%%
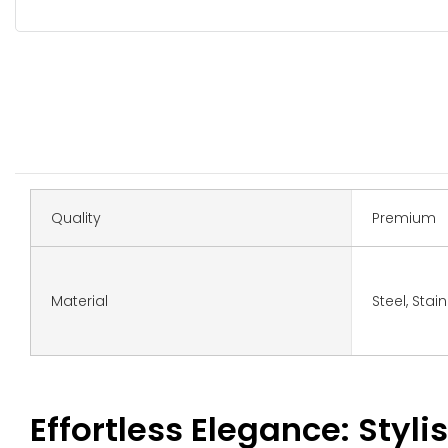
Quality
Premium
Material
Steel, Stai
Effortless Elegance: Stylis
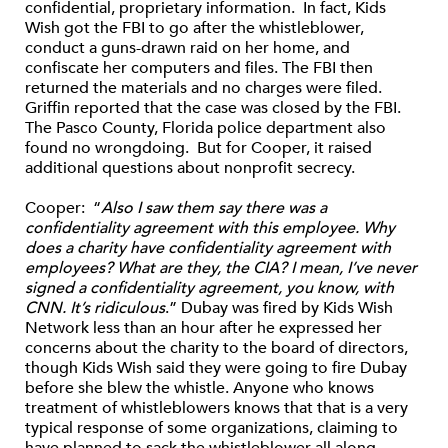
confidential, proprietary information. In fact, Kids
Wish got the FBI to go after the whistleblower,
conduct a guns-drawn raid on her home, and
confiscate her computers and files. The FBI then
returned the materials and no charges were filed.
Griffin reported that the case was closed by the FBI.
The Pasco County, Florida police department also
found no wrongdoing. But for Cooper, it raised
additional questions about nonprofit secrecy.
Cooper: “
Also I saw them say there was a
confidentiality agreement with this employee. Why
does a charity have confidentiality agreement with
employees? What are they, the CIA? I mean, I’ve never
signed a confidentiality agreement, you know, with
CNN. It’s ridiculous
.” Dubay was fired by Kids Wish
Network less than an hour after he expressed her
concerns about the charity to the board of directors,
though Kids Wish said they were going to fire Dubay
before she blew the whistle. Anyone who knows
treatment of whistleblowers knows that that is a very
typical response of some organizations, claiming to
have planned to sack the whistleblower all along.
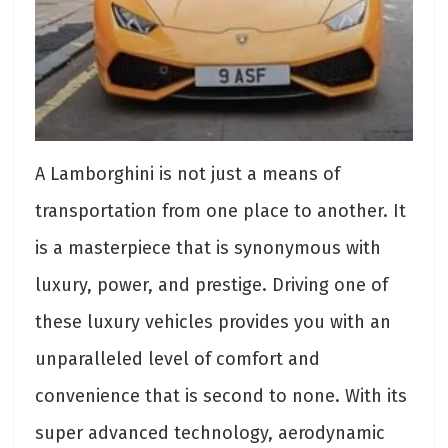
A Lamborghini is not just a means of
transportation from one place to another. It
is a masterpiece that is synonymous with
luxury, power, and prestige. Driving one of
these luxury vehicles provides you with an
unparalleled level of comfort and
convenience that is second to none. With its
super advanced technology, aerodynamic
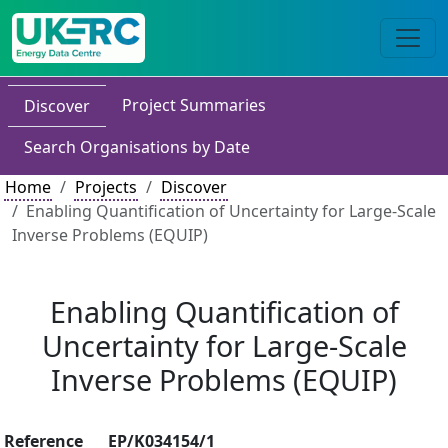
Project Summaries
Discover
Search Organisations by Date
Home
Projects
Discover
Enabling Quantification of Uncertainty for Large-Scale
Inverse Problems (EQUIP)
Enabling Quantification of
Uncertainty for Large-Scale
Inverse Problems (EQUIP)
Reference
EP/K034154/1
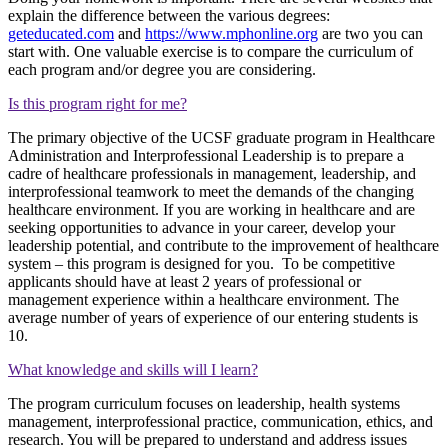
explain the difference between the various degrees:
geteducated.com
and
https://www.mphonline.org
are two you can
start with. One valuable exercise is to compare the curriculum of
each program and/or degree you are considering.
Is this program right for me?
The primary objective of the UCSF graduate program in Healthcare
Administration and Interprofessional Leadership is to prepare a
cadre of healthcare professionals in management, leadership, and
interprofessional teamwork to meet the demands of the changing
healthcare environment. If you are working in healthcare and are
seeking opportunities to advance in your career, develop your
leadership potential, and contribute to the improvement of healthcare
system – this program is designed for you. To be competitive
applicants should have at least 2 years of professional or
management experience within a healthcare environment. The
average number of years of experience of our entering students is
10.
What knowledge and skills will I learn?
The program curriculum focuses on leadership, health systems
management, interprofessional practice, communication, ethics, and
research. You will be prepared to understand and address issues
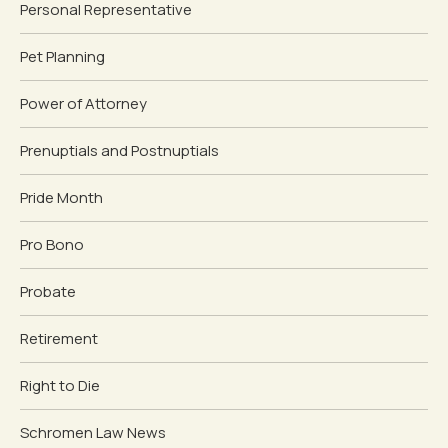
Personal Representative
Pet Planning
Power of Attorney
Prenuptials and Postnuptials
Pride Month
Pro Bono
Probate
Retirement
Right to Die
Schromen Law News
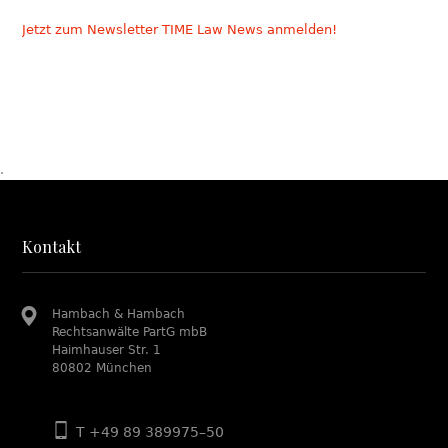
Jetzt zum Newsletter TIME Law News anmelden!
.
Kontakt
Hambach & Hambach
Rechtsanwälte PartG mbB
Haimhauser Str. 1
80802 München
T +49 89 389975–50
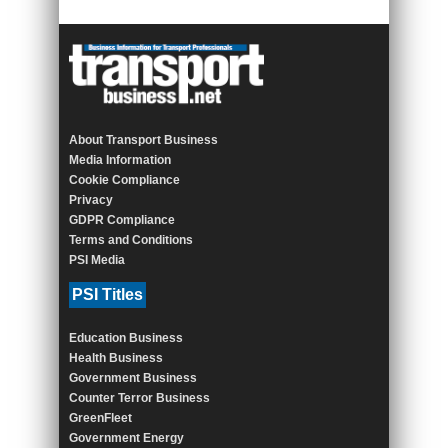
About Transport Business
Media Information
Cookie Compliance
Privacy
GDPR Compliance
Terms and Conditions
PSI Media
PSI Titles
Education Business
Health Business
Government Business
Counter Terror Business
GreenFleet
Government Energy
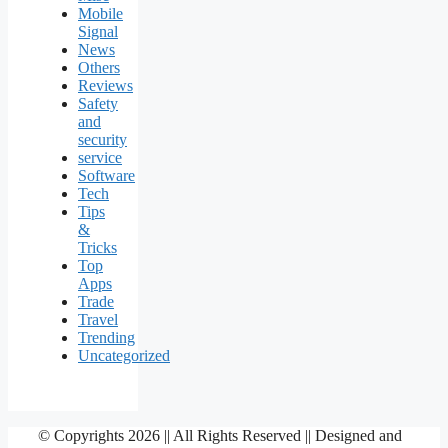
Mobile
Signal
News
Others
Reviews
Safety
and
security
service
Software
Tech
Tips
&
Tricks
Top
Apps
Trade
Travel
Trending
Uncategorized
© Copyrights 2026 || All Rights Reserved || Designed and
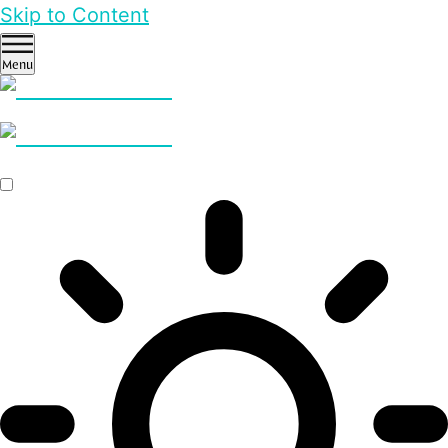
Skip to Content
Menu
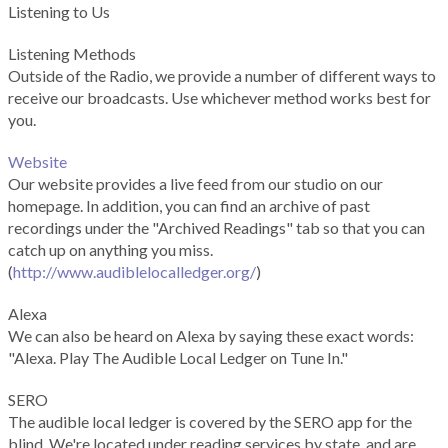
Listening to Us
Listening Methods
Outside of the Radio, we provide a number of different ways to
receive our broadcasts. Use whichever method works best for
you.
Website
Our website provides a live feed from our studio on our
homepage. In addition, you can find an archive of past
recordings under the "Archived Readings" tab so that you can
catch up on anything you miss.
(
http://www.audiblelocalledger.org/
)
Alexa
We can also be heard on Alexa by saying these exact words:
"Alexa. Play The Audible Local Ledger on Tune In."
SERO
The audible local ledger is covered by the SERO app for the
blind. We're located under reading services by state, and are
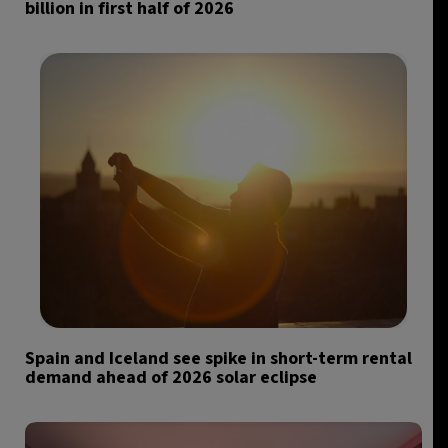
billion in first half of 2026
Spain and Iceland see spike in short-term rental
demand ahead of 2026 solar eclipse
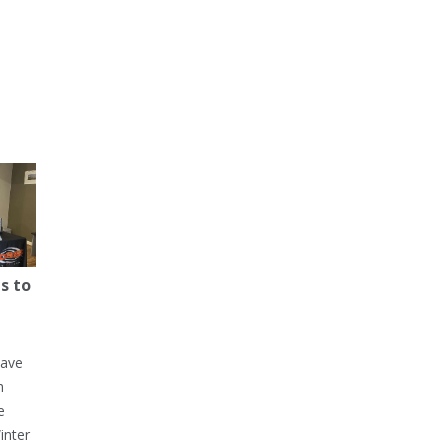
s to
have
h
e
inter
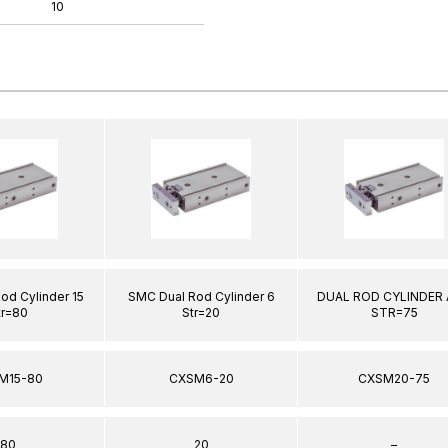
10
od Cylinder 15
SMC Dual Rod Cylinder 6
DUAL ROD CYLINDER 
tr=80
Str=20
STR=75
M15-80
CXSM6-20
CXSM20-75
80
20
–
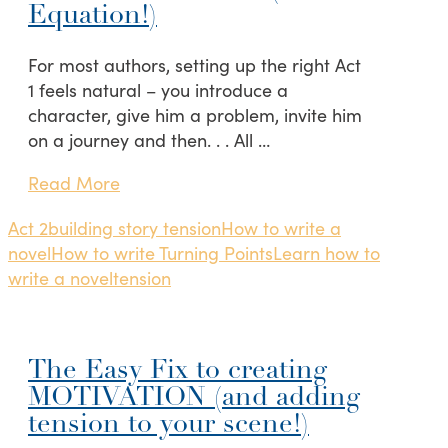
Equation!)
For most authors, setting up the right Act
1 feels natural – you introduce a
character, give him a problem, invite him
on a journey and then. . . All …
Read More
Act 2
building story tension
How to write a
novel
How to write Turning Points
Learn how to
write a novel
tension
The Easy Fix to creating
MOTIVATION (and adding
tension to your scene!)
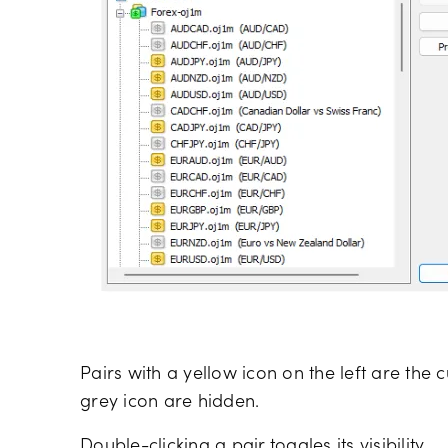
Pairs with a yellow icon on the left are the 
grey icon are hidden.
Double-clicking a pair toggles its visibility.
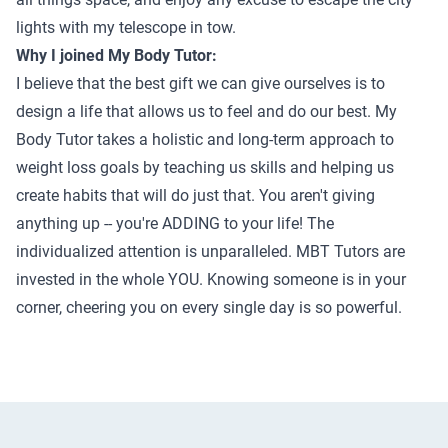
lights with my telescope in tow.
Why I joined My Body Tutor:
I believe that the best gift we can give ourselves is to
design a life that allows us to feel and do our best. My
Body Tutor takes a holistic and long-term approach to
weight loss goals by teaching us skills and helping us
create habits that will do just that. You aren't giving
anything up -- you're ADDING to your life! The
individualized attention is unparalleled. MBT Tutors are
invested in the whole YOU. Knowing someone is in your
corner, cheering you on every single day is so powerful.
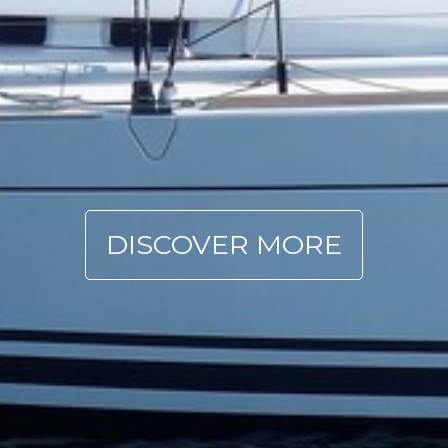
DISCOVER MORE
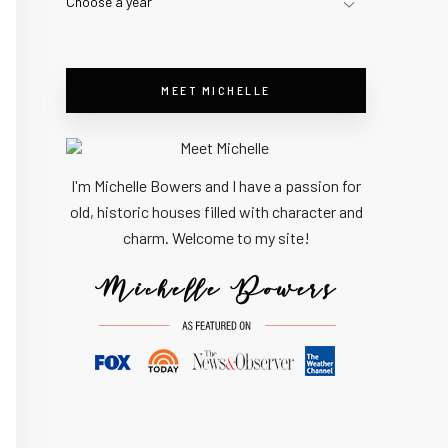
Choose a year
MEET MICHELLE
I'm Michelle Bowers and I have a passion for
old, historic houses filled with character and
charm. Welcome to my site!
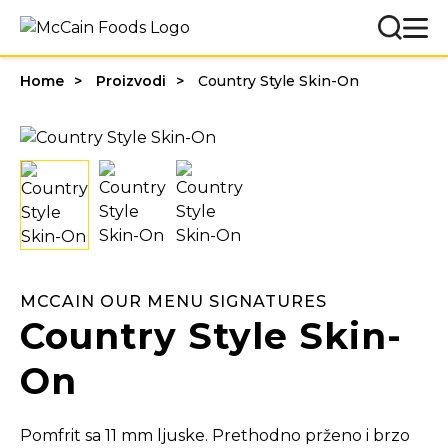
Home
Proizvodi
Country Style Skin-On
MCCAIN OUR MENU SIGNATURES
Country Style Skin-
On
Pomfrit sa 11 mm ljuske. Prethodno prženo i brzo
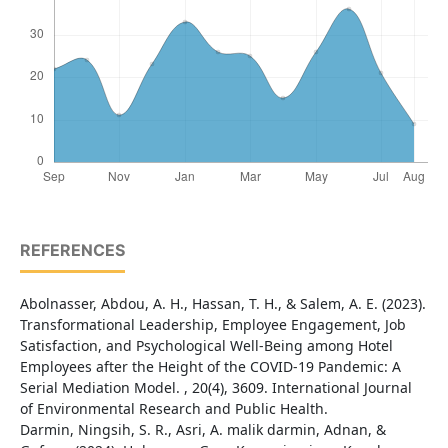
REFERENCES
Abolnasser, Abdou, A. H., Hassan, T. H., & Salem, A. E. (2023).
Transformational Leadership, Employee Engagement, Job
Satisfaction, and Psychological Well-Being among Hotel
Employees after the Height of the COVID-19 Pandemic: A
Serial Mediation Model. , 20(4), 3609. International Journal
of Environmental Research and Public Health.
Darmin, Ningsih, S. R., Asri, A. malik darmin, Adnan, &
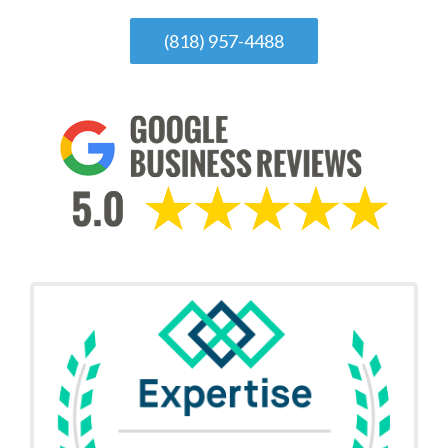
(818) 957-4488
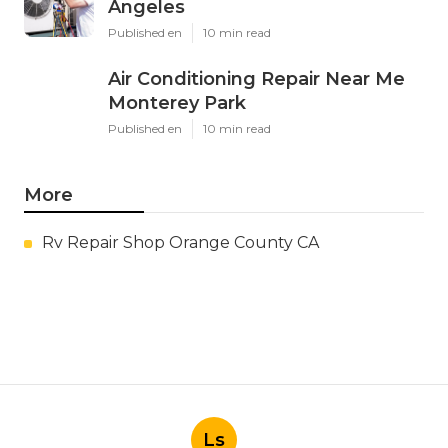
Angeles
Published en
10 min read
Air Conditioning Repair Near Me
Monterey Park
Published en
10 min read
More
Rv Repair Shop Orange County CA
Ls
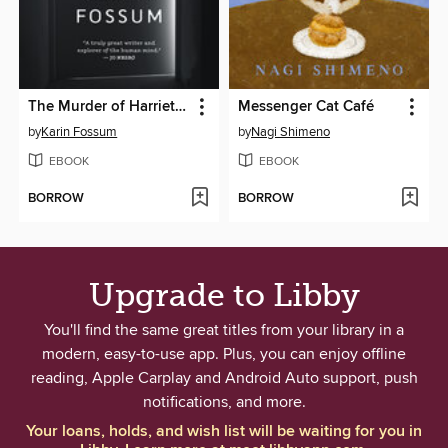
The Murder of Harriet Krohn
Messenger Cat Café
by
Karin Fossum
by
Nagi Shimeno
EBOOK
EBOOK
BORROW
BORROW
Upgrade to Libby
You'll find the same great titles from your library in a
modern, easy-to-use app. Plus, you can enjoy offline
reading, Apple Carplay and Android Auto support, push
notifications, and more.
Your loans, holds, and wish list will be waiting for you in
%%
> **Work item**
Within the entries above, find the string "give" and return each line that holds it.

> **Output of the exercise**
character, give him a problem, invite him
I believe that the best gift we can give ourselves is to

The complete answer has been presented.